Oh I should probably clarify my container. He said the big containers you see on the ships each have 5 containers on the inside of them, and it's one of the inside containers that i'm using. He also said i'm saving alot of money by shipping my container with someone elses. They will bring the container to my house and pack me up and load it, they are very experienced at this and know how to use the space best, then I will lock and seal it. They also help with the customs forms and they have a rep in the UK that will go meet the container and assist with customs.


----------



## AnAmericanInScotland (Feb 8, 2012)

Thank-you for the clarification, I thought you were getting a full on container for that price, and I was amazed at the price. 

That's still not a bad price at all for everything you're getting, well done on finding such an affordable company.


----------



## Nadiya.Nicoll (Oct 8, 2011)

BailyBanksBiddle said:


> Are you shipping only luggage or are you moving house? What is your budget?


Hi Baily!
I'm only shipping luggage. I'm moving, but into my husband's home, so I'll only be sending clothes, etc. Ummm I'm looking at a budget of no more than $250?.... not sure what the going rate is... 

Thanks,
Nadiya


----------



## deebz (Mar 11, 2012)

Just a quick note, 

You may be charged at this end too depending on what you are sending and the cost of it. When i moved back home from Japan I sent a picture in a frame home (through the post office) and 3 small boxes. I was charged for the picture because it was above a specific price range. I cant remember exactly but it was worth about £200 or so, they charged me an extra £50 on my end or they were keeping it at customs.

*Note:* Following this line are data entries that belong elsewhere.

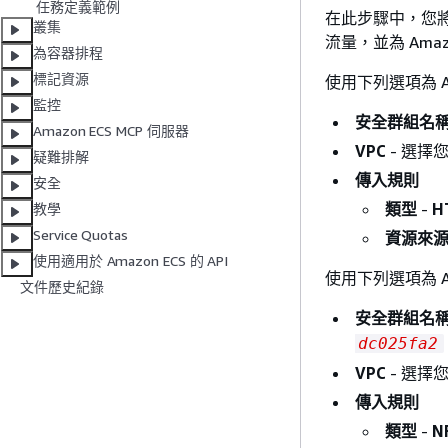
任務定義範例
在此步驟中，您將為
叢集
流量，並為 Am
為容器排程
標記資源
使用下列選項為 A
監控
安全群組名
Amazon ECS MCP 伺服器
VPC
- 選擇
疑難排解
傳入規則
安全
類型
-
H
教學
Service Quotas
資源來
使用適用於 Amazon ECS 的 API
使用下列選項為 A
文件歷史紀錄
安全群組名
dc025fa2
VPC
- 選擇
傳入規則
類型
-
N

I think UK customs has a calculator on its web page where you can check stuff.


----------



## Liz in UK (Jul 31, 2011)

When I moved, as I was only moving clothes, I opted just to have excess luggage. My husband was flying with me and we opted to fly Premium Economy with Virgin and were allowed our first two bags each free. Then we each paid $50 for an additional bag, bringing the grand total of my move for six pieces of luggage at 23 kilos/50 lbs each to just $100 and airfare. (Including my wedding dress in my carry on.)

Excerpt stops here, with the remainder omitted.